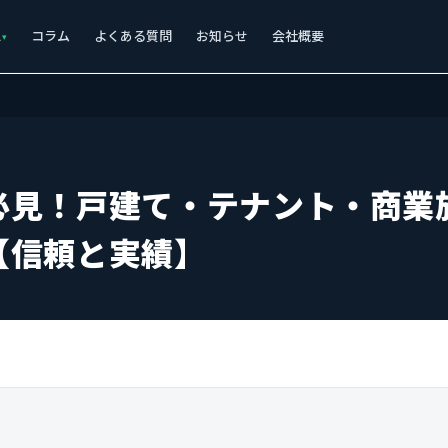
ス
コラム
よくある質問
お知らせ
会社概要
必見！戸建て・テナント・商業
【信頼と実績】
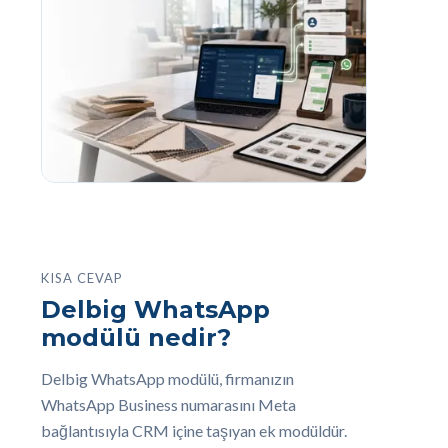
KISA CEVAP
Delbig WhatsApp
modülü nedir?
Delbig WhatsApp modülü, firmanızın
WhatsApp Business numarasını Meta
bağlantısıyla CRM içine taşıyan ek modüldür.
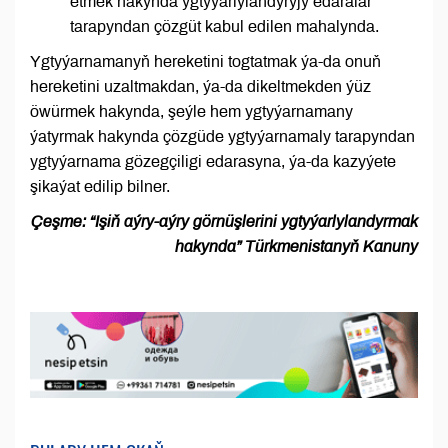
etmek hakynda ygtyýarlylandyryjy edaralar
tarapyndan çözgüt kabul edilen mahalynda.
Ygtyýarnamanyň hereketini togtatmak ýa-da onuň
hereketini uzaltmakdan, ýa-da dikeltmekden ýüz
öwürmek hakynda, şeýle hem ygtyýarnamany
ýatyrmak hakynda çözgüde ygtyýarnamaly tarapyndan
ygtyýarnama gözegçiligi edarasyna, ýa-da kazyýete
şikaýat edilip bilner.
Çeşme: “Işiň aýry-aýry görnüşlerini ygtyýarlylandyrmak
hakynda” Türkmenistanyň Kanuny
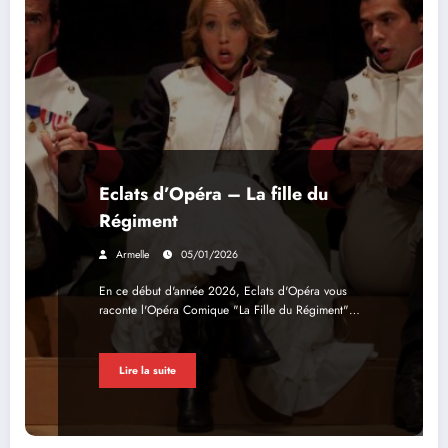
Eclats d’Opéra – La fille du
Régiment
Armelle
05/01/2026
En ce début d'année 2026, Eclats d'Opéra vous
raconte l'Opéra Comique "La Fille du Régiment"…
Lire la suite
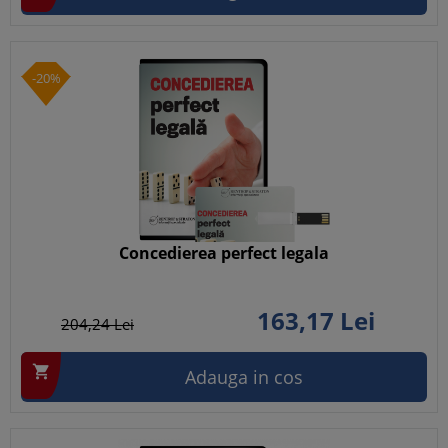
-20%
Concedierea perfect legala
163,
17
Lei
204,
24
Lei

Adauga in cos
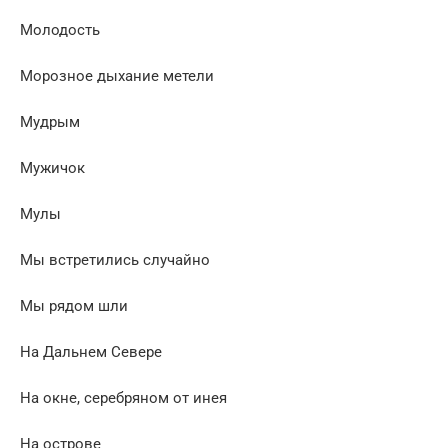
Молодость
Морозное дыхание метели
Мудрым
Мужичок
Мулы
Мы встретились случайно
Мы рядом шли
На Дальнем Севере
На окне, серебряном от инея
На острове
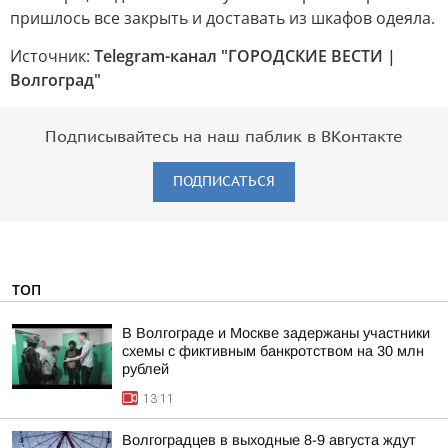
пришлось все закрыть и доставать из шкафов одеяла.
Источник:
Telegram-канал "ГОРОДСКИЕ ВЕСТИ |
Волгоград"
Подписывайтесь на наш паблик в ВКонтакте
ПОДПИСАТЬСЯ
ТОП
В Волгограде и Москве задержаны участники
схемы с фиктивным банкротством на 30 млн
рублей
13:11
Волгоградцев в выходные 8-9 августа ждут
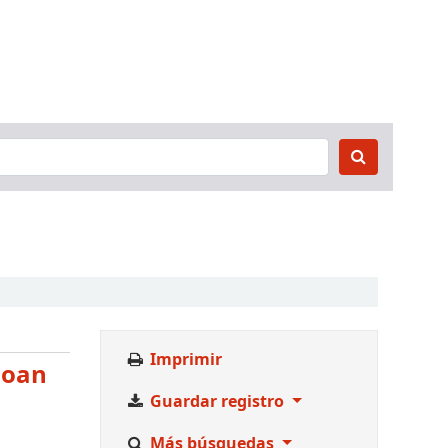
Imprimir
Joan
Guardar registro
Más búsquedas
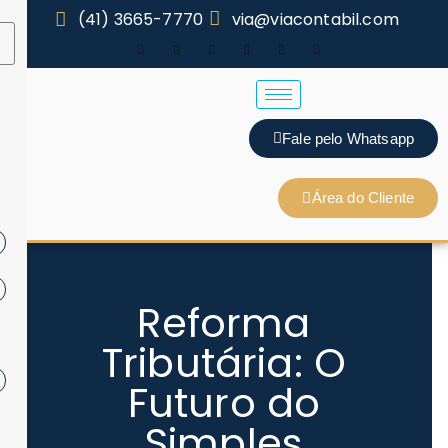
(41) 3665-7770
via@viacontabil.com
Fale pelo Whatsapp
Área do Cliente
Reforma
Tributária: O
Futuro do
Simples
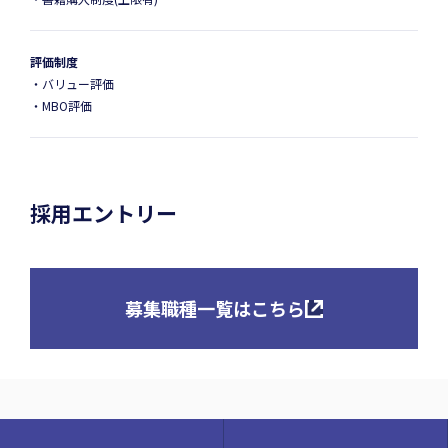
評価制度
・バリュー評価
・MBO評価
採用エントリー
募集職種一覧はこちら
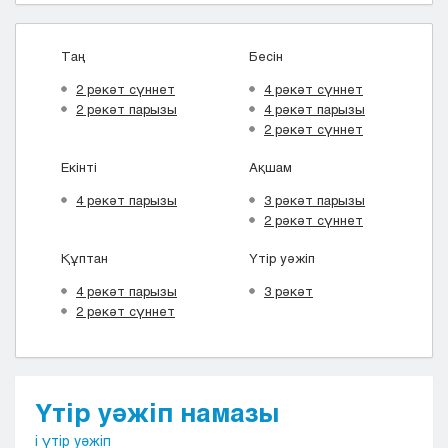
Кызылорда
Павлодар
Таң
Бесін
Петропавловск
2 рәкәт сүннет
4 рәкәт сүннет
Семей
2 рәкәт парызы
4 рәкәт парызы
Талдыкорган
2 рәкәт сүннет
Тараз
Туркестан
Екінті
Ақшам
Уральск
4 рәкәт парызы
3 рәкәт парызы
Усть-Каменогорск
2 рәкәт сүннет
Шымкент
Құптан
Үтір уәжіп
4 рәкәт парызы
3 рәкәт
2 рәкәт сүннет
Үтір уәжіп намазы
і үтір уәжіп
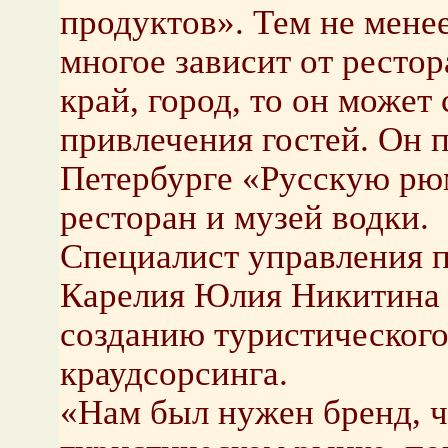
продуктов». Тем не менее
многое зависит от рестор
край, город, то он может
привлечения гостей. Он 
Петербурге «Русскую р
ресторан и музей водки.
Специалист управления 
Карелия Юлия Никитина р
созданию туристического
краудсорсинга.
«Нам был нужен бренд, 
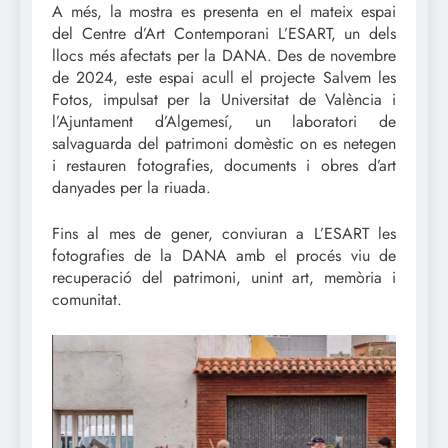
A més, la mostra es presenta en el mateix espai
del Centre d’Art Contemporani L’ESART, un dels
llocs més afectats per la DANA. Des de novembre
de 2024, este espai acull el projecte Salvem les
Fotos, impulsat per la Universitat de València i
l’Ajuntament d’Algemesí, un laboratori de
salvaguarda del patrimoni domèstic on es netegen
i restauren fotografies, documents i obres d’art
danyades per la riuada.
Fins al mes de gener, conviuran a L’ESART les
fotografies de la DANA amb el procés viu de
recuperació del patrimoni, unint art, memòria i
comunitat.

### [What is expected]
Restate every line of the listing exactly. Pictures are not part of the copy.

### [Reply to the task]
ス
コラム
よくある質問
お知らせ
会社概要
必見！戸建て・テナント・商業
【信頼と実績】
KISA CEVAP
Delbig WhatsApp
modülü nedir?
Delbig WhatsApp modülü, firmanızın
WhatsApp Business numarasını Meta
bağlantısıyla CRM içine taşıyan ek modüldür.
etmek hakynda ygtyýarlylandyryjy edaralar
tarapyndan çözgüt kabul edilen mahalynda.
Ygtyýarnamanyň hereketini togtatmak ýa-da onuň
hereketini uzaltmakdan, ýa-da dikeltmekden ýüz
öwürmek hakynda, şeýle hem ygtyýarnamany
ýatyrmak hakynda çözgüde ygtyýarnamaly tarapyndan
ygtyýarnama gözegçiligi edarasyna, ýa-da kazyýete
şikaýat edilip bilner.
Çeşme: “Işiň aýry-aýry görnüşlerini ygtyýarlylandyrmak
hakynda” Türkmenistanyň Kanuny
Eclats d’Opéra – La fille du
Régiment
Armelle
05/01/2026
En ce début d'année 2026, Eclats d'Opéra vous
raconte l'Opéra Comique "La Fille du Régiment"…
Lire la suite
-20%
Concedierea perfect legala
163,
17
Lei
204,
24
Lei

Adauga in cos
Молодость
Морозное дыхание метели
Мудрым
Мужичок
Мулы
Мы встретились случайно
Мы рядом шли
На Дальнем Севере
На окне, серебряном от инея
На острове
пришлось все закрыть и доставать из шкафов одеяла.
Источник:
Telegram-канал "ГОРОДСКИЕ ВЕСТИ |
Волгоград"
Подписывайтесь на наш паблик в ВКонтакте
ПОДПИСАТЬСЯ
ТОП
В Волгограде и Москве задержаны участники
схемы с фиктивным банкротством на 30 млн
рублей
13:11
Волгоградцев в выходные 8-9 августа ждут
Imprimir
Joan
Guardar registro
Más búsquedas
(41) 3665-7770
via@viacontabil.com
Fale pelo Whatsapp
Área do Cliente
Reforma
Tributária: O
Futuro do
Simples
評価制度
・バリュー評価
・MBO評価
採用エントリー
募集職種一覧はこちら
Кызылорда
Павлодар
Таң
Бесін
Петропавловск
2 рәкәт сүннет
4 рәкәт сүннет
Семей
2 рәкәт парызы
4 рәкәт парызы
Талдыкорган
2 рәкәт сүннет
Тараз
Туркестан
Екінті
Ақшам
Уральск
4 рәкәт парызы
3 рәкәт парызы
Усть-Каменогорск
2 рәкәт сүннет
Шымкент
Құптан
Үтір уәжіп
4 рәкәт парызы
3 рәкәт
2 рәкәт сүннет
Үтір уәжіп намазы
і үтір уәжіп
продуктов». Тем не менее
многое зависит от рестор
край, город, то он может
привлечения гостей. Он 
Петербурге «Русскую р
ресторан и музей водки.
Специалист управления 
Карелия Юлия Никитина р
созданию туристического
краудсорсинга.
«Нам был нужен бренд, 
A més, la mostra es presenta en el mateix espai
del Centre d’Art Contemporani L’ESART, un dels
llocs més afectats per la DANA. Des de novembre
de 2024, este espai acull el projecte Salvem les
Fotos, impulsat per la Universitat de València i
l’Ajuntament d’Algemesí, un laboratori de
salvaguarda del patrimoni domèstic on es netegen
i restauren fotografies, documents i obres d’art
danyades per la riuada.
Fins al mes de gener, conviuran a L’ESART les
fotografies de la DANA amb el procés viu de
recuperació del patrimoni, unint art, memòria i
comunitat.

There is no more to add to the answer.